The Company assumes no liability for delays or failures in the performance of its obligations if such delay or failure is due to unforeseen events beyond its control and which are deemed to constitute force majeure. Such causes that might terminate or suspend the obligations of the Company for reasons due to Force Majeure, include inter alia, Acts of God, floods, lightning, fire, earthquakes, labor disputes, shortages, rationing, energy failure, war, terrorism, riots, embargoes, governmental actions, accidents affecting the production and storage of the Company’s products, total or partial stoppage of supply, failure of the carrier, insurrections, energy suspensions, machinery breakdown, total or partial strike, administrative decisions, epidemics, explosions, third party actions, and any external event that is likely to delay, prevent or make prohibitively expensive the implementation of the Company’s commitments and obligations.

The occurrence of an event constituting force majeure shall be immediately notified to the Client.

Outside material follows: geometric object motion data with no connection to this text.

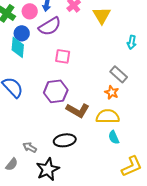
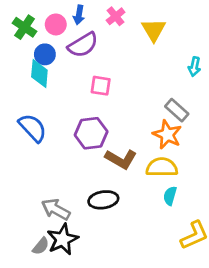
orange star: (112, 92) -> (167, 135), size x1.5
cyan semicircle: (114, 137) -> (170, 196), turned 40
gray arrow: (30, 147) -> (56, 209), size x1.5
gray semicircle: (12, 164) -> (41, 246), moved
black star: (48, 169) -> (63, 239), moved

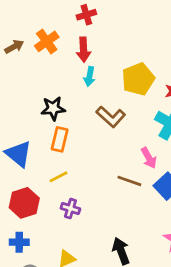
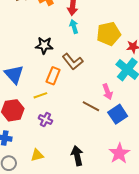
cyan arrow: (89, 76) -> (74, 26), turned 144
brown L-shape: (111, 117) -> (73, 61), moved
orange rectangle: (60, 139) -> (53, 76), moved

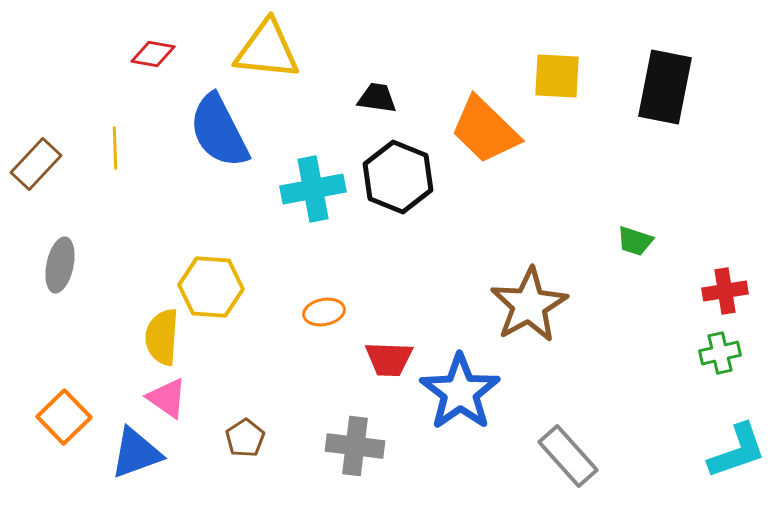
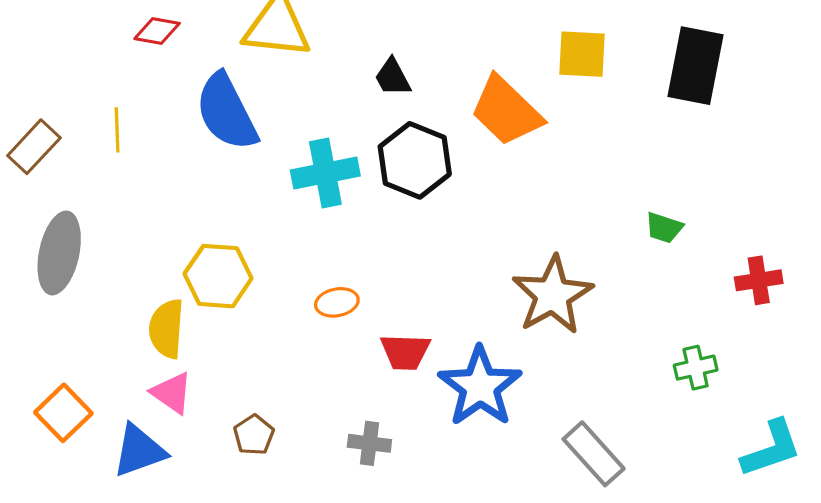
black trapezoid: (377, 98) -> (393, 77), turned -126
gray ellipse: (60, 265) -> (59, 253), size x1.4
green cross: (720, 353) -> (696, 368), moved
gray cross: (355, 446) -> (369, 443), size x0.7

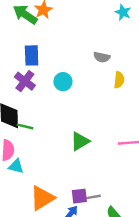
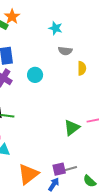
cyan star: (123, 12) -> (55, 28), moved
green triangle: (80, 141) -> (72, 128), moved

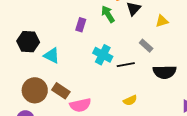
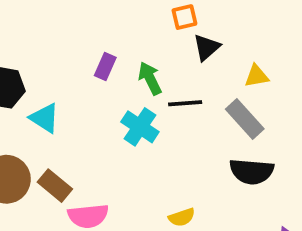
green arrow: (108, 14) -> (150, 78), moved
gray rectangle: (146, 46) -> (245, 119), moved, size x1.5
black line: (126, 65) -> (185, 103), moved

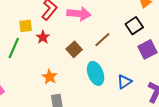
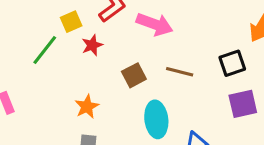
yellow square: (26, 26) -> (71, 22), turned -32
brown line: (102, 40) -> (180, 72), turned 42

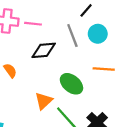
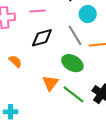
pink line: (33, 24) -> (38, 11), moved
gray line: (72, 35) -> (75, 35), moved

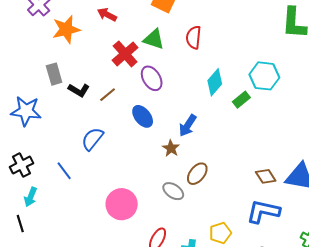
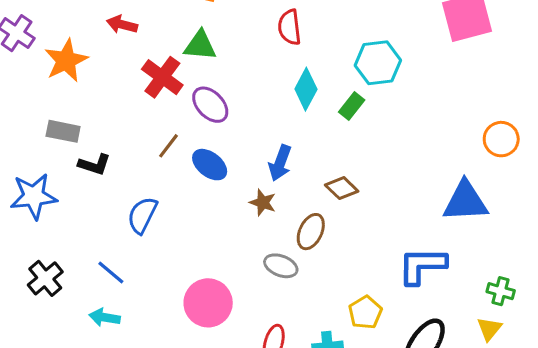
red semicircle: (194, 37) -> (290, 27), moved
gray rectangle: (54, 74) -> (63, 131), turned -50
black L-shape: (79, 90) -> (94, 165), moved
brown line: (108, 95) -> (168, 146), moved
brown diamond: (266, 176) -> (342, 188), moved
cyan arrow: (31, 197) -> (105, 317), moved, turned 90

The Client will abstain from making any operation, through the intermediary of the Company that could be construed as money laundering and declares that the remittance of all and any funds which have been or which at any time in the future may be remitted for the account of the Company does not and will not constitute a money laundering offence as defined in the Bank Secrecy Act as amended by the Patriot Act and that the funds are not of illicit origin or otherwise derived from any criminal activity.

The Client hereby guarantees that the funds used for the transaction have been duly declared to the fiscal authorities of his/her country of residence and/or citizenship.

The Client will not be permitted to purchase precious metals using a bank transfer from a third-party account.

For this purpose, any User who wishes to buy precious metals from the Company must provide a copy of his passport and a proof of address.

Client accepts that he/she cannot exercise his/her right to cancel any execution order he/she has given whenever such order relates to the purchase and sale of goods and services the prices of which fluctuate in the financial markets.

The buying of precious metals being subject to the fluctuations of the financial market, the Client hereby accepts and confirms that he/she may not retract from the transaction once the email has been sent confirming that the funds have been received by the Company.

Should the law of any jurisdiction applicable in any given situation not permit for the waiver of the right to withdraw even from such transactions, the parties agree that the funds to be so returned to the Client in such a case shall be equivalent to the sums realized from the eventual resale of the Bars/coins purchased less any expenses and less the normal commission due to the Company for such transactions.

The GTCs and the legal relations resulting from their acceptance shall in all respects be governed by and interpreted in accordance with the laws of Malta.

Any dispute, controversy or claim arising out of or relating to the GTCs, or the breach, termination or invalidity thereof, shall be settled by arbitration in accordance with the International Arbitration Rules of the International Centre for Dispute Resolution. The number of arbitrators shall be one. The place of arbitration shall be Malta. The language to be used in the arbitral proceedings shall be English.